NFS client stuck in nfs_free_dentries (2.2.15)

From: Miquel van Smoorenburg (miquels@cistron.nl)
Date: Fri May 19 2000 - 09:16:16 EST


We have a shell server that mounts the user home directories, the
mail directories and the stuff from our public FTP server using
NFS from other Linux (unfsd) servers.

We tried to run the 2.2.13 kernel on it, but it crashed every few
hours.

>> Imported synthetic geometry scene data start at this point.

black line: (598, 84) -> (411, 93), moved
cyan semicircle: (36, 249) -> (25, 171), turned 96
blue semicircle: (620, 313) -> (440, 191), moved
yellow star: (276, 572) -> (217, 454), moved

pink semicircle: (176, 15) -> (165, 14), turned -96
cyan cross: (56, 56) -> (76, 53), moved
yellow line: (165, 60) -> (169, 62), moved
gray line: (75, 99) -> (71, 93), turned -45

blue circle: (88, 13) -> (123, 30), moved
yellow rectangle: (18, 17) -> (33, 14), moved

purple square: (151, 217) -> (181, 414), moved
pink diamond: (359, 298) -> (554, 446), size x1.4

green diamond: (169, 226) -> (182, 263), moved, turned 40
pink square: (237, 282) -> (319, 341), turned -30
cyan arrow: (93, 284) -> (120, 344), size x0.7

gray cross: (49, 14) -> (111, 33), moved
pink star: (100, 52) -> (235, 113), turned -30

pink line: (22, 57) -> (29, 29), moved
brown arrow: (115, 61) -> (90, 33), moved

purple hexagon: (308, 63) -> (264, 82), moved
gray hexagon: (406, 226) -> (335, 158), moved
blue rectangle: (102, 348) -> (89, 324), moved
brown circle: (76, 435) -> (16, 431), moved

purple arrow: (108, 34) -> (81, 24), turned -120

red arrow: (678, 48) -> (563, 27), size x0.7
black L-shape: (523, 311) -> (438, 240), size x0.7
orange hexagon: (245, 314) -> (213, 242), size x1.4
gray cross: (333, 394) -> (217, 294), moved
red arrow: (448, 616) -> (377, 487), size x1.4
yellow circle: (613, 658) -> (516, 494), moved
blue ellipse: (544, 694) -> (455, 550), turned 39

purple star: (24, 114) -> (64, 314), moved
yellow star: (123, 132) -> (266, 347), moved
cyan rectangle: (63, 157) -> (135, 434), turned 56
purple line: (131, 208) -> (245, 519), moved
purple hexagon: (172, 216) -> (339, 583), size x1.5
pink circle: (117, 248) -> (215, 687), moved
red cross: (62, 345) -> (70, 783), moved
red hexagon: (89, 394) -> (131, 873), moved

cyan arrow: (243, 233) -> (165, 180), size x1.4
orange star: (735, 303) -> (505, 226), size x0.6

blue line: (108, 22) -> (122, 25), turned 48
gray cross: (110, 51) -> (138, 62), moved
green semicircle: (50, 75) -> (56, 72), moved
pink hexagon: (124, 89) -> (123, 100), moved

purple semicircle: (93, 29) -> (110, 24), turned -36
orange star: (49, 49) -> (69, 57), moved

Last week I decided to retry it with 2.2.15, and it got an
uptime of 9 days until it crashed again today.

Magic sysrq revealed that the program counter was always in the same
area:

EIP: 0010:[c01466eb]
EIP: 0010:[c0146702]
EIP: 0010:[c014673c]
EIP: 0010:[c0146777]
EIP: 0010:[c0146771]

Excerpt from System.map:

c01466c4 t nfs_free_dentries
c014678c t nfs_zap_caches

In other words, it's stuck in nfs_free_dentries(). But how is it
possible that it gets stuck in while ((tmp = tmp->next) != head) { } ?
Ah, perhaps if dentry->d_count == 0, is that a valid possibility ?

I've applied the following patch to see if I can catch it in the act.
Seeing that it might take a week to trigger the bug, I thought I'd
post this here first for the real nfs hackers to look at.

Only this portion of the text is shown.